**ABOUT THIS TASK**
Would you repeat word for word the lines of the listing that follows, from the one with "HLÍDAT KURZY NA ROKLENFX" up to and including the one with "Religion og udvikling", and leave out the images?

**DATASET EXTRACT**

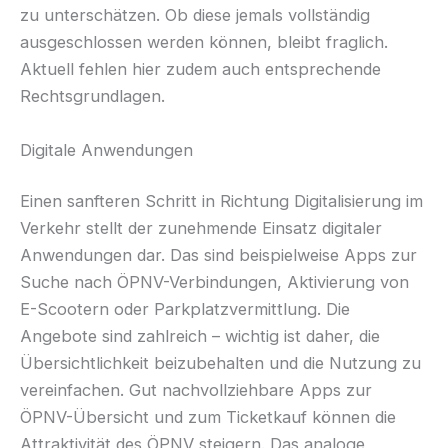
zu unterschätzen. Ob diese jemals vollständig
ausgeschlossen werden können, bleibt fraglich.
Aktuell fehlen hier zudem auch entsprechende
Rechtsgrundlagen.
Digitale Anwendungen
Einen sanfteren Schritt in Richtung Digitalisierung im
Verkehr stellt der zunehmende Einsatz digitaler
Anwendungen dar. Das sind beispielweise Apps zur
Suche nach ÖPNV-Verbindungen, Aktivierung von
E-Scootern oder Parkplatzvermittlung. Die
Angebote sind zahlreich – wichtig ist daher, die
Übersichtlichkeit beizubehalten und die Nutzung zu
vereinfachen. Gut nachvollziehbare Apps zur
ÖPNV-Übersicht und zum Ticketkauf können die
Attraktivität des ÖPNV steigern. Das analoge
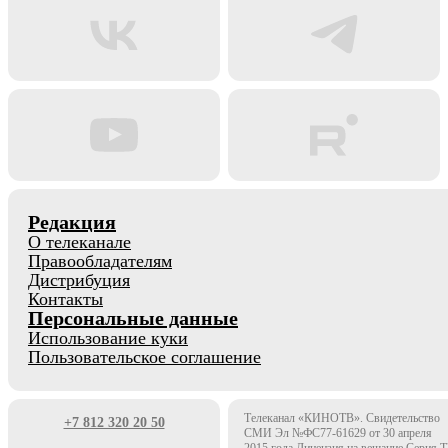
Редакция
О телеканале
Правообладателям
Дистрибуция
Контакты
Персональные данные
Использование куки
Пользовательское соглашение
Телеканал «КИНОТВ». Свидетельство
+7 812 320 20 50
СМИ Эл №ФС77-61629 от 30 апреля
2015 года Лицензия на вещание Серия 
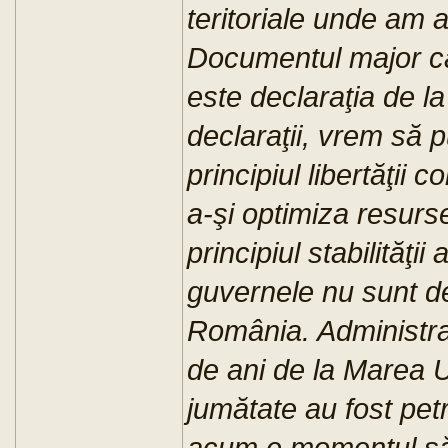
teritoriale unde am 
Documentul major car
este declaraţia de la 
declaraţii, vrem să 
principiul libertăţii 
a-şi optimiza resurse
principiul stabilităţi
guvernele nu sunt d
România. Administraţi
de ani de la Marea U
jumătate au fost petre
acum e momentul să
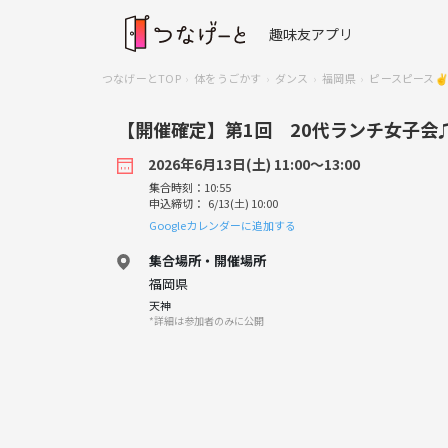
趣味友アプリ
つなげーとTOP
体をうごかす
ダンス
福岡県
ピースピース✌
【開催確定】第1回 20代ランチ女子会
2026年6月13日(土) 11:00〜13:00
集合時刻：10:55
申込締切： 6/13(土) 10:00
Googleカレンダーに追加する
集合場所・開催場所
福岡県
天神
*詳細は参加者のみに公開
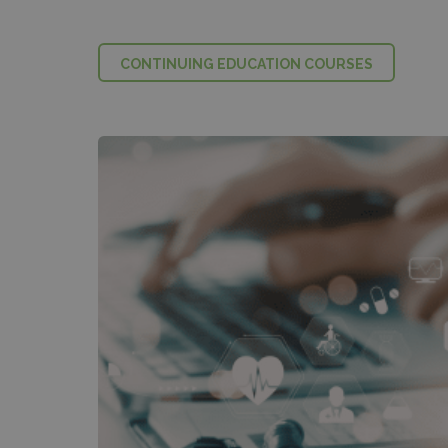
CONTINUING EDUCATION COURSES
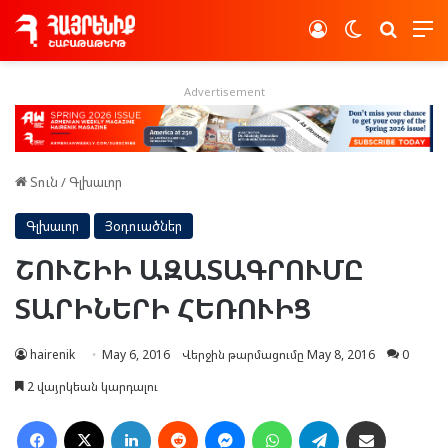
Log In
Switch skin
Որոնե
Advertisement
Տուն
/
Գլխաւոր
Գլխաւոր
Յօդուածներ
ՇՈՒՇԻԻ ԱԶԱՏԱԳՐՈՒՄԸ
ՏԱՐԻՆԵՐԻ ՀԵՌՈՒԻՑ
hairenik
May 6, 2016
Վերջին թարմացումը May 8, 2016
0
2 վայրկեան կարդալու
Facebook
X
LinkedIn
Reddit
Messenger
WhatsApp
Telegram
Ուղարկել նամակ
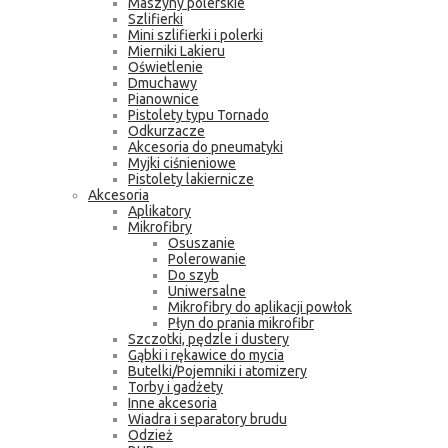
Maszyny polerskie
Szlifierki
Mini szlifierki i polerki
Mierniki Lakieru
Oświetlenie
Dmuchawy
Pianownice
Pistolety typu Tornado
Odkurzacze
Akcesoria do pneumatyki
Myjki ciśnieniowe
Pistolety lakiernicze
Akcesoria
Aplikatory
Mikrofibry
Osuszanie
Polerowanie
Do szyb
Uniwersalne
Mikrofibry do aplikacji powłok
Płyn do prania mikrofibr
Szczotki, pędzle i dustery
Gąbki i rękawice do mycia
Butelki/Pojemniki i atomizery
Torby i gadżety
Inne akcesoria
Wiadra i separatory brudu
Odzież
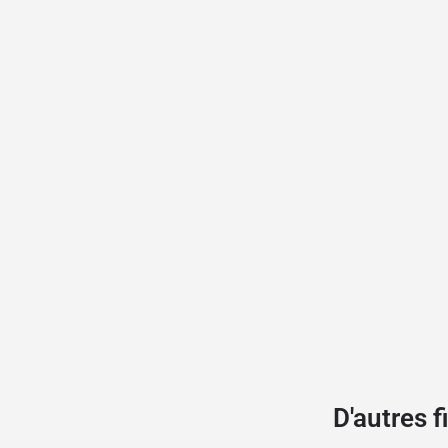
D'autres 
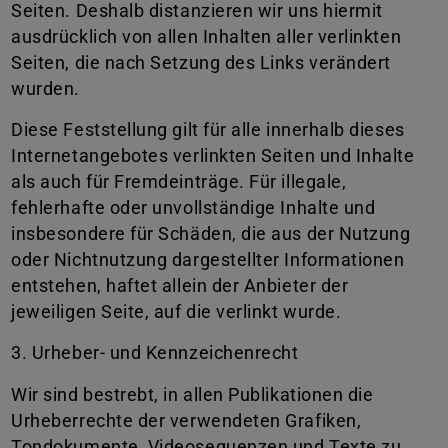
Seiten. Deshalb distanzieren wir uns hiermit
ausdrücklich von allen Inhalten aller verlinkten
Seiten, die nach Setzung des Links verändert
wurden.
Diese Feststellung gilt für alle innerhalb dieses
Internetangebotes verlinkten Seiten und Inhalte
als auch für Fremdeinträge. Für illegale,
fehlerhafte oder unvollständige Inhalte und
insbesondere für Schäden, die aus der Nutzung
oder Nichtnutzung dargestellter Informationen
entstehen, haftet allein der Anbieter der
jeweiligen Seite, auf die verlinkt wurde.
3. Urheber- und Kennzeichenrecht
Wir sind bestrebt, in allen Publikationen die
Urheberrechte der verwendeten Grafiken,
Tondokumente, Videosequenzen und Texte zu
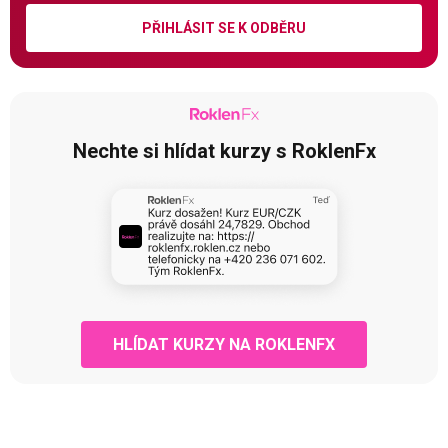
PŘIHLÁSIT SE K ODBĚRU
Nechte si hlídat kurzy s RoklenFx
HLÍDAT KURZY NA ROKLENFX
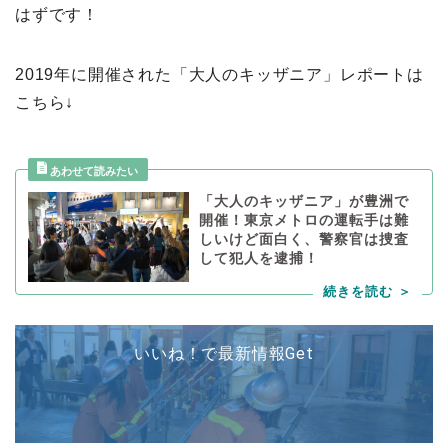
はずです！
2019年に開催された「大人のキッザニア」レポートは
こちら↓
「大人のキッザニア」が豊洲で
開催！東京メトロの運転手は難
しいけど面白く、警察官は捜査
して犯人を逮捕！
いいね！で最新情報Get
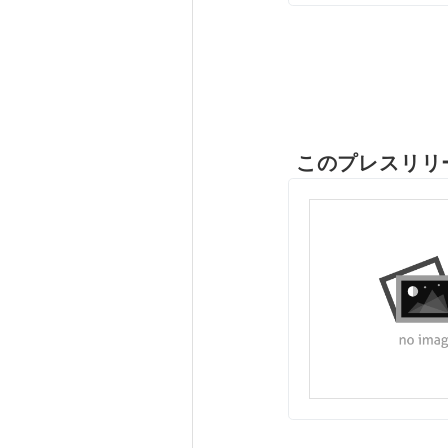
このプレスリリ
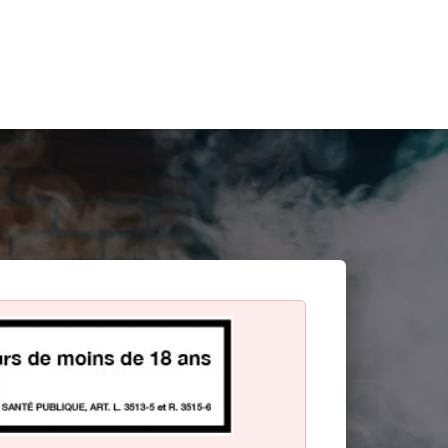
Search
for:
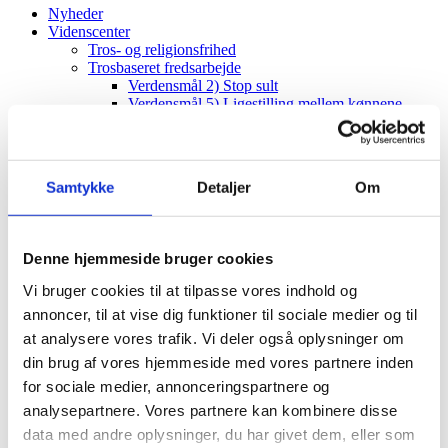
Nyheder
Videnscenter
Tros- og religionsfrihed
Trosbaseret fredsarbejde
Verdensmål 2) Stop sult
Verdensmål 5) Ligestilling mellem kønnene
Religion og udvikling
Ressourcer og materialer
Menighedsbaseret diakoni
CKU Learning Hub
Samtykke
Detaljer
Om
Ligestilling og tros- og religionsfrihed
Projektstøtte
CKU-puljen
Vejledning
Denne hjemmeside bruger cookies
Projektimplementering (CKU)
ToRF-vindue
Vi bruger cookies til at tilpasse vores indhold og
Vejledning
annoncer, til at vise dig funktioner til sociale medier og til
Projektimplementering (ToRF)
Andre støttemuligheder
at analysere vores trafik. Vi deler også oplysninger om
Faglig rådgiving
din brug af vores hjemmeside med vores partnere inden
Verdenskort
for sociale medier, annonceringspartnere og
Om os
Værdier og vision
analysepartnere. Vores partnere kan kombinere disse
Det diakonale arbejde
data med andre oplysninger, du har givet dem, eller som
Det kristne livssyn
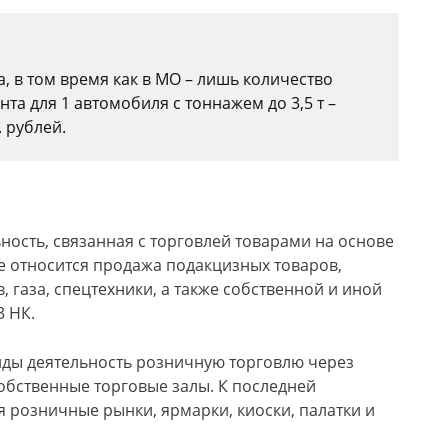
 в том время как в МО – лишь количество
нта для 1 автомобиля с тоннажем до 3,5 т –
. рублей.
ность, связанная с торговлей товарами на основе
е относится продажа подакцизных товаров,
, газа, спецтехники, а также собственной и иной
3 НК.
иды деятельность розничную торговлю через
обственные торговые залы. К последней
 розничные рынки, ярмарки, киоски, палатки и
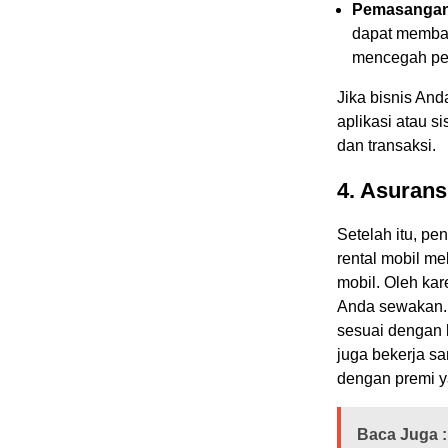
Pemasangan
dapat memban
mencegah pe
Jika bisnis An
aplikasi atau 
dan transaksi.
4.
Asurans
Setelah itu, pe
rental mobil me
mobil. Oleh ka
Anda sewakan. 
sesuai dengan 
juga bekerja s
dengan premi y
Baca Juga :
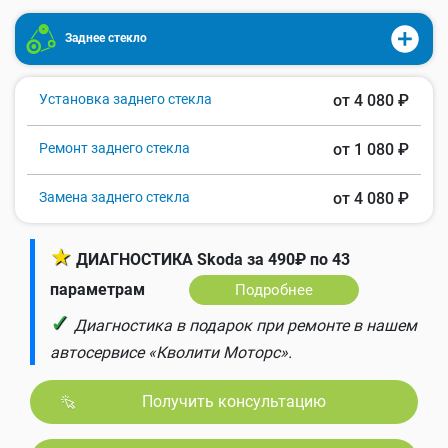
Заднее стекло
Установка заднего стекла
от 4 080 ₽
Ремонт заднего стекла
от 1 080 ₽
Замена заднего стекла
от 4 080 ₽
★
ДИАГНОСТИКА Skoda за 490₽ по 43
параметрам
Подробнее
✓
Диагностика в подарок при ремонте в нашем
автосервисе «Кволити Моторс».
Получить консультацию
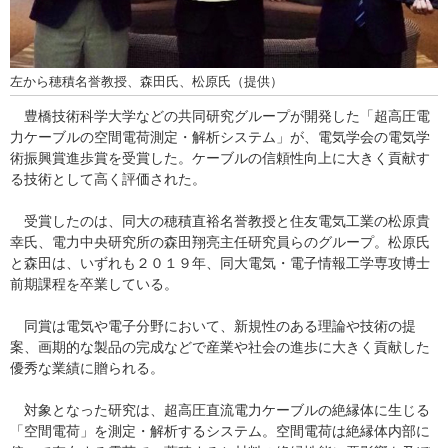
左から穂積名誉教授、森田氏、松原氏（提供）
豊橋技術科学大学などの共同研究グループが開発した「超高圧電
力ケーブルの空間電荷測定・解析システム」が、電気学会の電気学
術振興賞進歩賞を受賞した。ケーブルの信頼性向上に大きく貢献す
る技術として高く評価された。
受賞したのは、同大の穂積直裕名誉教授と住友電気工業の松原貴
幸氏、電力中央研究所の森田翔亮主任研究員らのグループ。松原氏
と森田は、いずれも２０１９年、同大電気・電子情報工学専攻博士
前期課程を卒業している。
同賞は電気や電子分野において、新規性のある理論や技術の提
案、画期的な製品の完成などで産業や社会の進歩に大きく貢献した
優秀な業績に贈られる。
対象となった研究は、超高圧直流電力ケーブルの絶縁体に生じる
「空間電荷」を測定・解析するシステム。空間電荷は絶縁体内部に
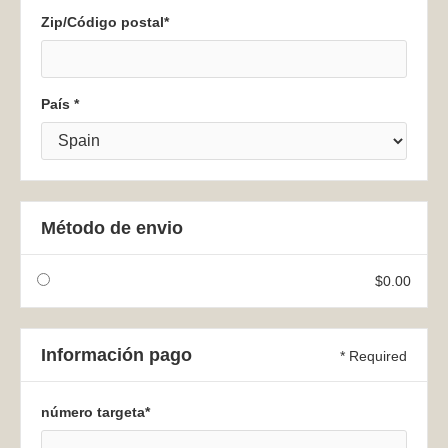
Zip/Código postal*
País *
Método de envio
$0.00
Información pago
* Required
número targeta*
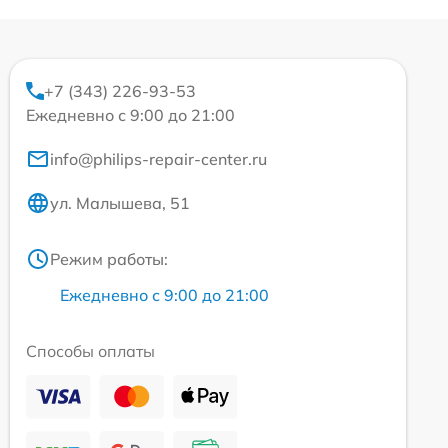
+7 (343) 226-93-53
Ежедневно с 9:00 до 21:00
info@philips-repair-center.ru
ул. Малышева, 51
Режим работы:
Ежедневно с 9:00 до 21:00
Способы оплаты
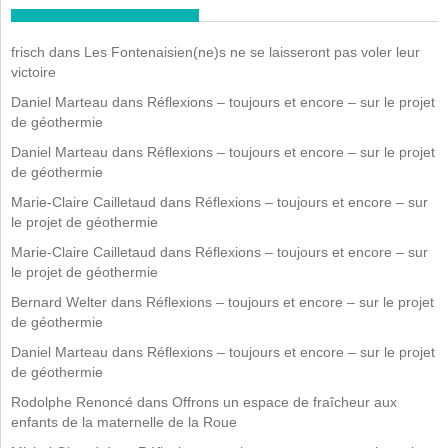
frisch
dans
Les Fontenaisien(ne)s ne se laisseront pas voler leur
victoire
Daniel Marteau
dans
Réflexions – toujours et encore – sur le projet
de géothermie
Daniel Marteau
dans
Réflexions – toujours et encore – sur le projet
de géothermie
Marie-Claire Cailletaud
dans
Réflexions – toujours et encore – sur
le projet de géothermie
Marie-Claire Cailletaud
dans
Réflexions – toujours et encore – sur
le projet de géothermie
Bernard Welter
dans
Réflexions – toujours et encore – sur le projet
de géothermie
Daniel Marteau
dans
Réflexions – toujours et encore – sur le projet
de géothermie
Rodolphe Renoncé
dans
Offrons un espace de fraîcheur aux
enfants de la maternelle de la Roue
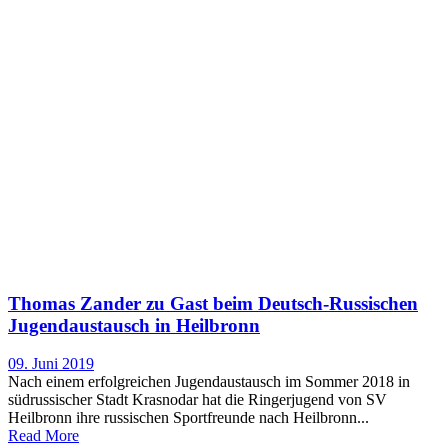
Thomas Zander zu Gast beim Deutsch-Russischen
Jugendaustausch in Heilbronn
09. Juni 2019
Nach einem erfolgreichen Jugendaustausch im Sommer 2018 in
südrussischer Stadt Krasnodar hat die Ringerjugend von SV
Heilbronn ihre russischen Sportfreunde nach Heilbronn...
Read More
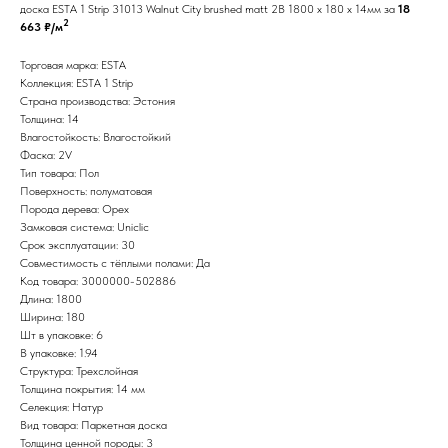
доска ESTA 1 Strip 31013 Walnut City brushed matt 2B 1800 x 180 x 14мм за
18
2
663 ₽/м
Торговая марка: ESTA
Коллекция: ESTA 1 Strip
Страна производства: Эстония
Толщина: 14
Влагостойкость: Влагостойкий
Фаска: 2V
Тип товара: Пол
Поверхность: полуматовая
Порода дерева: Орех
Замковая система: Uniclic
Срок эксплуатации: 30
Совместимость с тёплыми полами: Да
Код товара: 3000000-502886
Длина: 1800
Ширина: 180
Шт в упаковке: 6
В упаковке: 1.94
Структура: Трехслойная
Толщина покрытия: 14 мм
Селекция: Натур
Вид товара: Паркетная доска
Толщина ценной породы: 3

**COMPLETED TASK**
HLÍDAT KURZY NA ROKLENFX
はずです！
2019年に開催された「大人のキッザニア」レポートは
こちら↓
「大人のキッザニア」が豊洲で
開催！東京メトロの運転手は難
しいけど面白く、警察官は捜査
して犯人を逮捕！
いいね！で最新情報Get
このプレスリリ
Search
for:
Nyheder
Videnscenter
Tros- og religionsfrihed
Trosbaseret fredsarbejde
Verdensmål 2) Stop sult
Verdensmål 5) Ligestilling mellem kønnene
Religion og udvikling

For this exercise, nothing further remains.